* INPUT RECORDS:

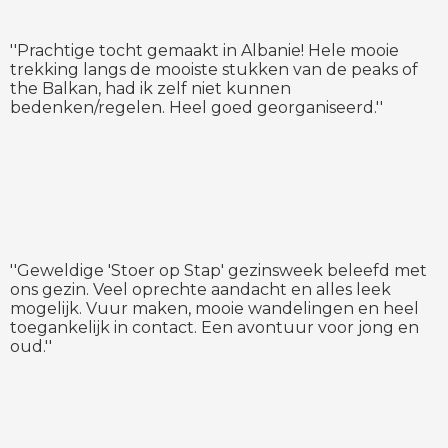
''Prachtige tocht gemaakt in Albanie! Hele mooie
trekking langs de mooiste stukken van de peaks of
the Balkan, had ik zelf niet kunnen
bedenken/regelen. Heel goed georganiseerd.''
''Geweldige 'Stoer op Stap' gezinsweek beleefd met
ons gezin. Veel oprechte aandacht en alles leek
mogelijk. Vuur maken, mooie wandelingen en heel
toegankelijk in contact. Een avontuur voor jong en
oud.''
...
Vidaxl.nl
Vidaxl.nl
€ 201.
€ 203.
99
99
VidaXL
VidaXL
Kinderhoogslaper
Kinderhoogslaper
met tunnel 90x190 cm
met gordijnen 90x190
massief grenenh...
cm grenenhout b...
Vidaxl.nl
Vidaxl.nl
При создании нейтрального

* TASK PROMPT: Work through the entries above and report the number of lines that include "mooie", with nothing else.

* RESULT FOR THIS EXERCISE: 2